Rispetto a Trasmutazione viene meno la nostalgia dell’Infinito, quell’anelito  alle ultime verità della Metafisica, il poeta siciliano sembra anzi far propria la dichiarazione di scettica umiltà di Ludwig Wittgenstein nel Tractatus: “Quanto può dirsi, si può dir chiaro; e su ciò, di cui non si può parlare, si deve tacere.”
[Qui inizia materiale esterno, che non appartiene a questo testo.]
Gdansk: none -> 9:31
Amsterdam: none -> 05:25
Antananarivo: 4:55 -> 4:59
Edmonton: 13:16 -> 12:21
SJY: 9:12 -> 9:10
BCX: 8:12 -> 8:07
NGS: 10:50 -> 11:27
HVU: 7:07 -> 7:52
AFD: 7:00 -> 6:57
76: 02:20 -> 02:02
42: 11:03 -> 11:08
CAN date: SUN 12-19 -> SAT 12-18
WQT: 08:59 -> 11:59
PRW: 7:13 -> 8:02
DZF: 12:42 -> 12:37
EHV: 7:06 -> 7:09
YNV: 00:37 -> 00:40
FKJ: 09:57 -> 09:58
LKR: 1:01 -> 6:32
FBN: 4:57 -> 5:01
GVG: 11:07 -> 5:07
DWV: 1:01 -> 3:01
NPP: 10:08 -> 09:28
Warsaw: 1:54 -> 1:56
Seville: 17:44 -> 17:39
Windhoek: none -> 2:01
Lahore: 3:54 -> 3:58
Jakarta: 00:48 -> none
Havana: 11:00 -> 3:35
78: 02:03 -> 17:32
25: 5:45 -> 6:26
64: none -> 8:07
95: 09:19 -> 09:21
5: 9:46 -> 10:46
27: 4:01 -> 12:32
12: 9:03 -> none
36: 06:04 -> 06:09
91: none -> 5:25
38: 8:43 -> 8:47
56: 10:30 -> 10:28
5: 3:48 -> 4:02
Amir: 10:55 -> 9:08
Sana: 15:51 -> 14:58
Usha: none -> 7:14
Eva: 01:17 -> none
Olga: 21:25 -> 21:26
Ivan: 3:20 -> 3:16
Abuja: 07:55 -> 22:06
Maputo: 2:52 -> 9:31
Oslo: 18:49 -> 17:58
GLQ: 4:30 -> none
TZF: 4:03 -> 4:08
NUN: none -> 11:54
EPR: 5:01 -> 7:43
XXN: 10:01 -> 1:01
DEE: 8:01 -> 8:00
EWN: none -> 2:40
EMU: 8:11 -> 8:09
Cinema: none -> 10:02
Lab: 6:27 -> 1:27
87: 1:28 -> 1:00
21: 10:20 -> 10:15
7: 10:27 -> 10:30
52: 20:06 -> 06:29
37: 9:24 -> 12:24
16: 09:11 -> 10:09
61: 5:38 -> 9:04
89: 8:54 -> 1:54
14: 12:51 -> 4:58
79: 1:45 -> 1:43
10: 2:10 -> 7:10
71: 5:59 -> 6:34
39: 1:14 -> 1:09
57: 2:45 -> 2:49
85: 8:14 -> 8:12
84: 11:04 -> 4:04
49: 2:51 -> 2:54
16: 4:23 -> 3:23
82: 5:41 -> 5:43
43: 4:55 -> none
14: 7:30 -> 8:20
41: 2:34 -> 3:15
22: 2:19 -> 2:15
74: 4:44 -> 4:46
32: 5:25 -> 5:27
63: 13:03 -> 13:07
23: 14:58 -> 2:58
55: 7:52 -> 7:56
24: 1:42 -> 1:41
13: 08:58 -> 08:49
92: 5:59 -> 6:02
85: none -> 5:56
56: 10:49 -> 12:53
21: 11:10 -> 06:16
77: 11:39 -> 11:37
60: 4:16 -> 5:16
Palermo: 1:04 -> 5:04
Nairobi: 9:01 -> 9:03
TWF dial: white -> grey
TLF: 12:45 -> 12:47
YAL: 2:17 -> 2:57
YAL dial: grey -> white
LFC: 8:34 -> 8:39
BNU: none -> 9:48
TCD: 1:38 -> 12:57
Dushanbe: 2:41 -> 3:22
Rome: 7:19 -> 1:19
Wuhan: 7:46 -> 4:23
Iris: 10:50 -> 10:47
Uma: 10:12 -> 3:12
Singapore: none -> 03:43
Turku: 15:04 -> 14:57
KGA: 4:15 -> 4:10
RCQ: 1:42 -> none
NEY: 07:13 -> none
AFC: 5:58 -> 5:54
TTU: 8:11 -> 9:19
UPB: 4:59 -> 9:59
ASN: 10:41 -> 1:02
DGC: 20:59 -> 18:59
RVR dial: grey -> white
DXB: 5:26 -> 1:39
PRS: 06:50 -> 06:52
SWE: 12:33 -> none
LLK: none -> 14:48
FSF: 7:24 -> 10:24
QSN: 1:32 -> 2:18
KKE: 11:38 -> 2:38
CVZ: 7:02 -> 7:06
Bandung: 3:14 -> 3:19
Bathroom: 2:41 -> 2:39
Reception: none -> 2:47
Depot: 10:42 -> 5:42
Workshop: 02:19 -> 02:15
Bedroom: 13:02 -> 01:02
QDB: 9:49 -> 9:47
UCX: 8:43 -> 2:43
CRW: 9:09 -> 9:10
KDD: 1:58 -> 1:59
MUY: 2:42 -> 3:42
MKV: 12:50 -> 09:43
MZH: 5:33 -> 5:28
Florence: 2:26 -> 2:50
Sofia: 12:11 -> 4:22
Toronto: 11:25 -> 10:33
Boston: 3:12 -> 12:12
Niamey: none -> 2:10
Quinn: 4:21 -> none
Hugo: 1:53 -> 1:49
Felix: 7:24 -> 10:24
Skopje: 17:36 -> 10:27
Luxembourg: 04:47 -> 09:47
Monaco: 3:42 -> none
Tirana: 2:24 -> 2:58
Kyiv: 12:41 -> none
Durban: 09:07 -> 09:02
Il poeta riconosce quale vivente incarnazione  dell’illusione metafisica il musicista non-vedente, che, immaginando la piazza gremita di gente, si mette a suonare, attendendo di riscuotere un obolo che non riceverà mai:
Nei giorni che il destino ti riserva,
anima dolente, non mimare
il cieco che una sera di febbraio
suonava, a Pesaro, e cantava
per intenerire alla moneta
la piazza attorno vuota di passanti.
Il cieco di Pesaro è la figura-simbolo di chi si aggrappa agli infidi scogli di una dimensione metafisica, o altro sistema di credenze, trattando dantescamente le ombre come cosa salda.
Il poeta ci invita al superamento di facili certezze, che fanno erigere all’uomo dogmatico imponenti cattedrali di sabbia compressa, destinate ad essere inghiottite dalla furia delle onde. Questa atmosfera illuministica di  incredulità foucaultiana verso le metanarrazioni onto-teologiche si riscontra nelle differenti poesie della silloge, che presuppongono un atteggiamento  di  adesione al mondo, più che di fuga o di alienazione da esso. Si tratta in ogni caso  di un’adesione tutt’altro che ottimistica, indolore o incondizionata, se è vero che non mancano momenti di disincantata meditazione sul negativo delll’esistenza, il destino e la morte, che fanno pensare ai tragici greci (Eschilo, Sofocle, Euripide), a Leopardi, e ad autori contemporanei molto vicini a Guadagnino per temperamento riflessivo-contemplativo, come Eliot, Montale o Pessoa.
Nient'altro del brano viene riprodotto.